Во дворе громко взвыл и тут же угас, словно бы поперхнувшись, ревун. В стороне раздался выстрел, за ним другой — это стрелял опешивший от наглого налета часовой, стрелял не по цели, в воздух — в этой кромешной звенящей темени невозможно было что-либо разобрать. Потом снова завыл ревун.
— Отходим! — скомандовал Никитин своим спутникам, — все трое прятались за одной из цистерн. Им надо было зафиксировать попадания, потому они и задержались. Никитин первым нырнул за какой-то жидкий, с общипанными ветками куст, слабо проступивший сквозь темноту и внезапно вставший перед ними, перемахнул через канаву, которую не засек глазами, но угадал — ноги сами перенесли его через черную глубокую рытвину, — и точно вышел на дыру, вырезанную в проволочном ограждении.

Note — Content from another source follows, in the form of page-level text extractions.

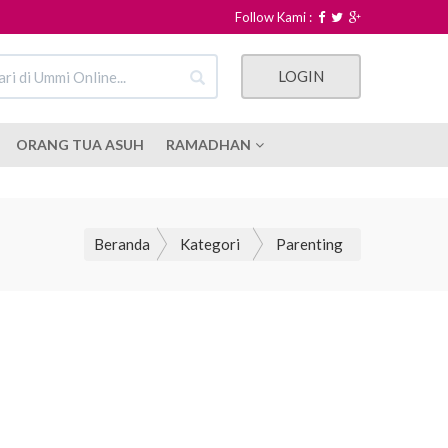
Follow Kami :
LOGIN
ORANG TUA ASUH
RAMADHAN
Beranda
Kategori
Parenting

Через несколько минут они уже бежали по кочкастой степной равнине, испятнанной слабо просвечивающими сквозь темноту солевыми пятаками. Когда нога попадала на пятаки, они хрустели стеклисто, громко, вызывая на зубах боль, и Никитин, задыхающийся от бега, невольно морщился, закусывал зубами язык — ему казалось, что в ответ на этот звук обязательно должна раздаться автоматная очередь, пущенная с базы. В спину. Разрывными страшными пулями. Но очередь не прозвучала.

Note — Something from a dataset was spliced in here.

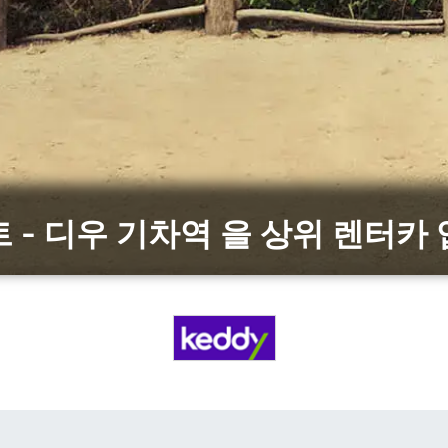
 - 디우 기차역 을 상위 렌터카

Машина их — серебристый джип с толстыми «болотными» колесами стояла на пустынной, будто вымершей дороге. Никитин первым прыгнул в джип, вдавился спиной в мягкую кожу сиденья, хрипло дыша, оглядел, все ли находятся на месте, и скомандовал водителю:
— Поехали!
Джип рванул с места, будто застоявшийся конь, перемахнул через плоскую рытвину, Никитина еще больше вдавило в спинку сиденья, и он в неожиданно радостной улыбке растянул потные соленые губы:
— Ну вот, первую зарплату и отработал!
Водитель скосил на него недоуменные глаза, в которых мерцали красные сатанинские точки — отсвет приборов, непонимающе шевельнул ртом:
— Чего-о?
Никитин не стал ничего объяснять — все равно не поймет дурак, лишь командно махнул ему рукой:
— Поезжай быстрее!
Утром Папугин ходил по коридорам штаба, ругался:
— Надо же, как точно эти суки целили! В сортир не стали бить и в комнату, где хранится туалетная бумага, тоже не стали бить — ударили в самое сердце. Спалили документы, сожгли аппаратуру. Вот суки! Ну словно бы их кто-то специально навел!

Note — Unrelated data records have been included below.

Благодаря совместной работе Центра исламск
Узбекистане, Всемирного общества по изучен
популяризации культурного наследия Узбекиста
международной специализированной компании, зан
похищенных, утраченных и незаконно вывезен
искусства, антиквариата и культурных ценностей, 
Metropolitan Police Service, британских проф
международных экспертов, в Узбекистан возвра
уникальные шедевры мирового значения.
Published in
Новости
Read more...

Тогда-то, в коридоре, остро пахнущем горелым, зачерненные потолки которого вызывали недоброе ощущение, и возникла догадка: а не Никитин ли это?
Мослаков энергично затряс головой:
— Нет, нет и нет! Хоть Никитин и урод, а до такого никогда не опустится!
Папугин помял пальцами подбородок, промолчал. Пошел к себе в кабинет и стал звонить в Москву: слишком уж столица перекормила его «жданками». На любую просьбу выделить на обустройство хотя бы малость денег, Москва неизменно отвечала: «Подождите!», «Подождете немного?», «Еще чуть подождите!»